Seeming that I’m on an OSGi roll here, I want to elaborate on why Maven and OSGi don’t mix well.
One of the things I like about Maven is that it has created a repository layout to store JARs/applications/etc for folks to use. There is a central repository, but you can also create your own repositories easily as well. Whether its log4j or Mule or Jetty or Spring, I can find it in the Maven repository.
The thing I want to discuss in this entry is how to create an application, with Maven, when dependencies are a mix of OSGi enabled bundles and just regular ol’ JARs. (Things such as how do I create an OSGi bundle from Maven or how to do I create a POM around an existing OSGi bundle are a separate discussion…)
Flawed Approaches
Spring Source went down the route of giving everything a new name in the Maven repository, or more specifically a new groupId which starts with com.springsource. This is a fundamentally flawed model as it breaks everything that Maven does. Now, I have some projects which depend on com.springsource.org.hibernate:hibernate and some which depend on org.hibernate:hibernate. It requires a complete clean room implementation of the Maven repository which is a time consuming and losing battle. Every time somebody adds a project, it has to be added to the SpringSource repository.

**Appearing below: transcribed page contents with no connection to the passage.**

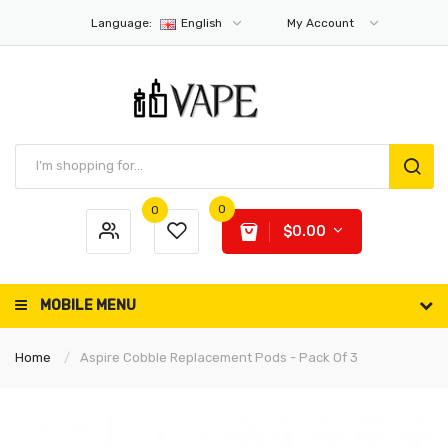
Language:
English
My Account
0
0
$0.00
MOBILE MENU
Home
Aspire Cobble Replacement Pods - Pack Of 3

Also, what happens as projects add OSGi headers to their jars? Will everything in the repository be instantly switched back to the original groupId? If so its probably going to break all sorts of stuff in consumers’ POMs like dependency exclusions or usage of the assembly plugin. I could go on about how bad this approach is long term…

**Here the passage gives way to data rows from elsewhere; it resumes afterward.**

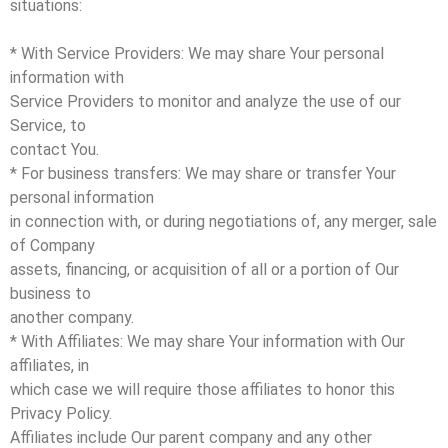
situations:
* With Service Providers: We may share Your personal
information with
Service Providers to monitor and analyze the use of our
Service, to
contact You.
* For business transfers: We may share or transfer Your
personal information
in connection with, or during negotiations of, any merger, sale
of Company
assets, financing, or acquisition of all or a portion of Our
business to
another company.
* With Affiliates: We may share Your information with Our
affiliates, in
which case we will require those affiliates to honor this
Privacy Policy.
Affiliates include Our parent company and any other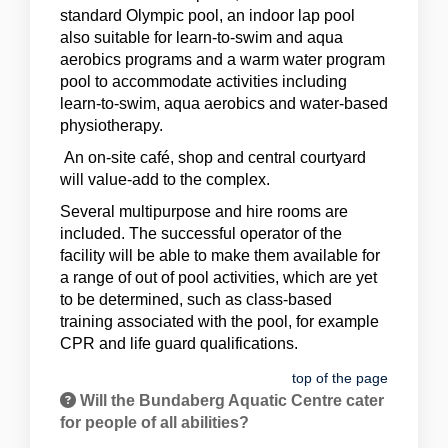
standard Olympic pool, an indoor lap pool
also suitable for learn-to-swim and aqua
aerobics programs and a warm water program
pool to accommodate activities including
learn-to-swim, aqua aerobics and water-based
physiotherapy.
An on-site café, shop and central courtyard
will value-add to the complex.
Several multipurpose and hire rooms are
included. The successful operator of the
facility will be able to make them available for
a range of out of pool activities, which are yet
to be determined, such as class-based
training associated with the pool, for example
CPR and life guard qualifications.
top of the page
Will the Bundaberg Aquatic Centre cater
for people of all abilities?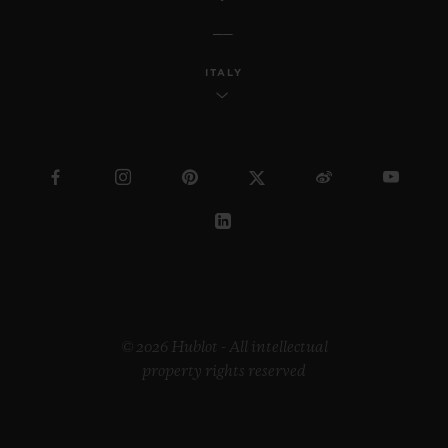
ITALY
© 2026 Hublot - All intellectual
property rights reserved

Next option: What if I used BND to modify JARs inside a repository and adding headers. Now you avoid all the issues around conflicting artifact/group ids, but you open up another can of worms. If the dependency is in your local repository, then you have the issue of having a different JAR from the regular Maven repository. Checksums and signatures: broken.
If you modify a JAR that sts in a public repository, then we have issues. First, who gives you the right to add the OSGi headers to somebody else’s JAR? Its their official distribution not yours. Then, how are you going to resign it? What are you going to do about the fact that some repositories might have the original JAR which you didn’t modify? You could end up with the non-OSGi enabled version of the JAR in your repository quite easily.

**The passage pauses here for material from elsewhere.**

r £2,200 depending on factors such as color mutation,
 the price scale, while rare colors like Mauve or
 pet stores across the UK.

You could try to convince everybody to add OSGi headers upstream. I’m not waiting around for that to happen though.
A Way Forward?
I see a couple approaches which can be utilized.
First, you can use the mixed approach that David Savage advocates in a comment on my blog:
If you are building some new OSGi application that depends on classes from a plain old jar and those classes never need to be passed between OSGi code in different bundles. Then in this case you can embed the jar containing the classes directly into your bundle and add it to the local classpath of your bundle via the Bundle-Classpath header.
This gives you a deployable unit of code that automatically contains all code needed to function. Compared to a standard J2SE approach where you need to suppliment the local classpath with all the dependencies of a given jar.
The biggest problem with this is that you end up not gaining any of the strongly touted benefits of OSGi. If I’m going to do this, why even bother with OSGi?
The second approach that I can see is to use different version names. Instead of 2.0, you can use 2.0-osgi. This allows you to get around some of the disadvantages that I outlined above as its clear that this isn’t the original version of the JAR, its a new one. It also gets around the SpringSource problems as switching to an OSGi versio of the jar is as simple as adding the dependency (with the updated version) to your <dependencyManagement> section of the POM. Even better, as projects decide to add OSGi headers, you can remove these dependency listings from your <dependencyManagement> section, allowing your POM to shrink and become more manageable as time goes on.
(Along these lines, I wouldn’t mind seeing a Maven repository which could dynamically create bundles via a wiki like fashion. I as a user could submit an updated set of MANIFEST headers. Then the proxy would dynamically download the original dependency, add the headers, change the version and provide it to me as a user.)
Another approach that I wouldn’t mind seeing (and this is more long term) is to equip OSGi containers to be able to retrieve OSGi metadata to supplement JARs from a server. On a final note, I’l leave you with a tool that popped up on Steve’s blog to be able to do this – PAX URL wrap:
Pax URL Wrap is an OSGi URL handler that can process your legacy jar at runtime and transform it into an OSGi bundle.
Cool stuff. I have yet to try it out though.